静岡事件は、自由党員による政府転覆計画未遂のことで、一八八〇年代は松方デフレにより農村が困窮し、静岡県内でも借金党や小作党による蜂起が続いた。自由党系の党員や有志が箱根離宮の落成式に集まる政府大官を暗殺する計画を立てた。それには資金がいる。そこで銀行や金融業者への強盗を働いたのである。暗殺計画は露見し、一〇〇人を超える人物が逮捕され、首謀者である湊省太郎らが強盗罪で刑に処せられた。これは加波山事件(明治一七)、秩父事件(同)、飯田事件(同)、名古屋事件(同)と続発した自由党系の挙兵計画の最後のものである。
愛山は静岡事件をこうした諸事件と関連させて考えている。彼らは「政治的気圧の増加」を感じていたという。多くの有志家は「節を折って官海に入れり」、「昨日の朋友は誰か図らん今朝の敵」という時代になった。中央政府の力が地方に対して圧力となってのしかかり、人間関係も官とそれ以外という具合に分断してきたというわけだ。
愛山曰く、湊省太郎は「幸福なる家庭の子に非りき」、「彼をして憤激せしめたるは時政(ママ)也。然れども彼をして犯罪に行かしめたるは家庭の破船也」。さらに湊が収監中、母と久しく別居している父に母と妹の将来を託したが、父に拒まれたことに触れている。またその妹は、女学校の生徒であったほどの読書生であったが、静岡事件以前に青年の職工と「慇懃を通じ、母と兄とを棄てて東京に奔りしことあり」という具合である。そんな湊だが、愛山の小学校時代彼は学校の教師にして俊才として周囲を圧し、「有為なる未来を有する者として全市の注目する所」であったと伝えている。暗い家庭でありながらも、彼は少しも厭世的でなかった。愛山は官吏、銀行員、政談家、風流才子のような、襤褸を身にまとった湊を見た。湊は幾度も職業を変えたが、そのたびに下級になっていったという。湊の名は敬されるより憐れまれるようになっていった。
他に愛山は、鈴木音高、藪重雄についても触れている。愛山の見るところ、それぞれ強盗を起こすような人物ではなかった。さらに愛山は、この事件では「国事探偵」なるものがいたことに触れ、有志者の間にまじっていたという。愛山は警察に勤めていたのにむしろ批判しており、「政府にしてもしその友を売るを人に強ゆるが如きあらば、余はその国民の品性を賊することはなはだしかるべきを思ふて恐懼の念に堪へず」と指弾する。
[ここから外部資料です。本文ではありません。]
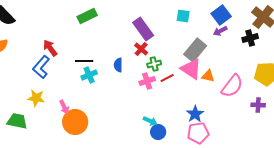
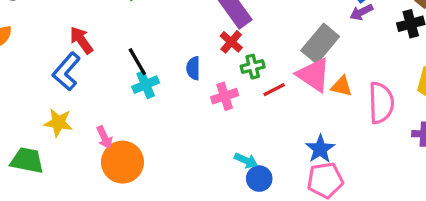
black line: (84, 61) -> (137, 62), turned 60
pink cross: (147, 81) -> (225, 96), moved
pink semicircle: (232, 86) -> (381, 103), turned -40

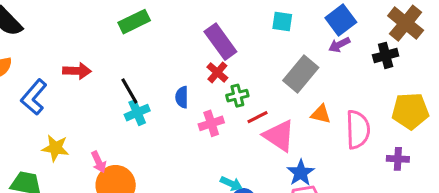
red arrow: (81, 40) -> (77, 71), turned 128
blue L-shape: (66, 72) -> (34, 97), moved
pink triangle: (314, 75) -> (279, 136), moved

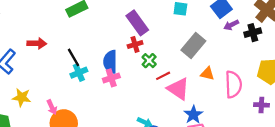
purple arrow: (339, 45) -> (231, 25), moved
red cross: (217, 72) -> (135, 44), turned 32
green cross: (237, 96) -> (149, 61), turned -32
blue semicircle: (182, 97) -> (110, 62), size x1.5
pink cross: (211, 123) -> (111, 78), moved

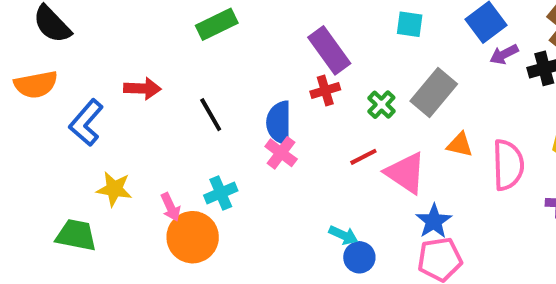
green cross: (149, 61) -> (381, 105), moved
cyan cross: (79, 73) -> (221, 193), moved
red line: (163, 76) -> (363, 157), moved
pink cross: (111, 78) -> (281, 153), turned -35

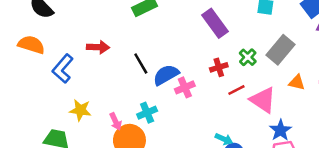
orange semicircle: (36, 84) -> (31, 45), turned -152
red cross: (325, 91) -> (219, 67), moved
blue semicircle: (279, 123) -> (166, 75), moved, turned 60
pink cross: (281, 153) -> (185, 87), turned 30

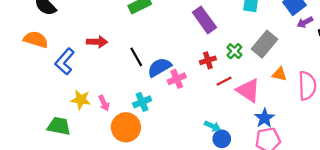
pink arrow: (116, 121) -> (104, 103), moved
愛山は、こうした圧力が彼らに暗い影を投げかけたと見ていた。
なぜ〈反逆児〉は生まれたのか?勝海舟らへの失望
反逆児を生んだ原因として彼は三つの要素を挙げている。
㈠ 彼らは革命を予想しており、梁山泊の豪傑を擬すようになっていった。
㈡ 彼らは適当なる誘導者を得なかった。
㈢ 彼らは社会の継子(仲間はずれにされている人)として社会に冷遇され心を歪めた。
特に愛山は㈡に問題が多いと見ていた。彼は「江戸城を明渡し、談笑の間に百万の生霊を救ひたる名士」(勝海舟)、「北海の野に連戦し文明的の海戦をもって天下を感歎せしめたる名士」(榎本武揚)や、山岡鉄舟ら旧幕臣の名を挙げている。そして「駿遠の野に委棄せられたる汝が同僚の子孫を顧みざりし乎」とまでいう。愛山の彼らに対する失望は深い。
大敵であった薩長人士と胸襟を開けるのに、なぜかつての仲間を忘れたかのような振舞いをするのか。問題は薩長政府にあるより、旧幕臣が静岡県人に対して同情を欠き、捨て去ったかのような態度をとったことにあるというのだ。彼はかつての「仲間」に対する旧幕臣の冷淡な態度に、静岡事件の要因を見ずにはいられなかった。